Work Relationships

6 traits of great managers

Written by Peter Jones

Want to be boss at being a boss? It’s not as simple as just being a good listener and making sure everyone shows up on time. Truly great managers attract the best workers. If you’re good at being in charge, you hold onto star employees and advance their careers right along with yours.

Managing is not an easy skill, but it is possible to build. Even if you think you’re pretty great already, take a look at these tips and see whether you can improve in any particular area. Your employees will thank you, and so will your boss.

1. Have your employees’ backs.

Bad bosses throw their employees under the bus. Don’t be that boss. When your team exists within a bubble of trust and has faith in its leader, all the members will want to work together to meet professional goals. Show off your employees’ successes and provide cover for them when you need to. When you build an environment of respect, your job will be so much easier.

2. Be generous with your time.

Even if you see the people who report to you directly all the time in the hall or during casual drop-ins, it’s still important to devote some of your weekly schedule to one-on-one meetings with your team. Even just 15-30 minutes of dedicated check-in time per person lets your employees know you’re there to address concerns and check in on their progress.

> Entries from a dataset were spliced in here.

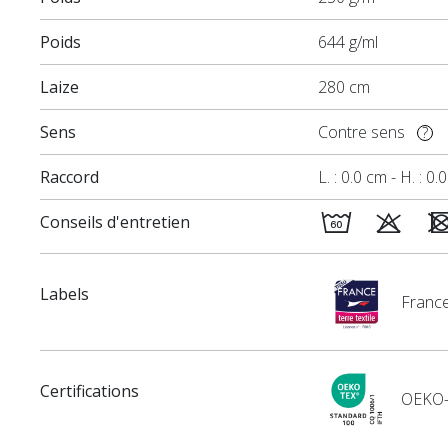
Poids
644 g/ml
Laize
280 cm
Sens
Contre sens
?
Raccord
L. : 0.0 cm - H. : 0.
Conseils d'entretien
Labels
France
Certifications
OEKO-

3. Give productive feedback.

Giving feedback is important, but go out of your way to make sure you give great feedback. Don’t just tell someone they did a “great job,” tell them why what they did was so great. If you receive work that’s sub-par, speak up—don’t just hope things improve the next time. Constructive criticism along the way for the small stuff helps employees reach their professional goals. When your employees know you’re invested in them doing well, they’ll step up their game for every task.

4. Empower employees to reach for the stars.

Push your team to do stellar work (and letting them know you think they’re capable of it)—don’t let them settle for merely okay. Not only will this lead to results you and your team can flaunt, but it also will instill confidence that makes employees want to go above and beyond all the time. Expect top notch work, and people will adjust to meet your expectations.

5. Build trust.

Having a genuine relationship with your employees is a great thing. You definitely don’t have to be too casual and buddy-buddy—your style can remain strictly professional and still be built on trust. Create a rapport so people feel they can come to you with problems and mistakes—or great ideas! Don’t wall yourself off in some boss turret and forget to build relationships with the people you’re tasked to lead.

6. Stay humble.

Remember, even if you’ve climbed high up on the ladder you’re still paying your dues. You’re still learning too—about your industry and about the art of managing people. Don’t just sit back on your laurels. Figure out how your team can help you learn and build your career, and then help them in return.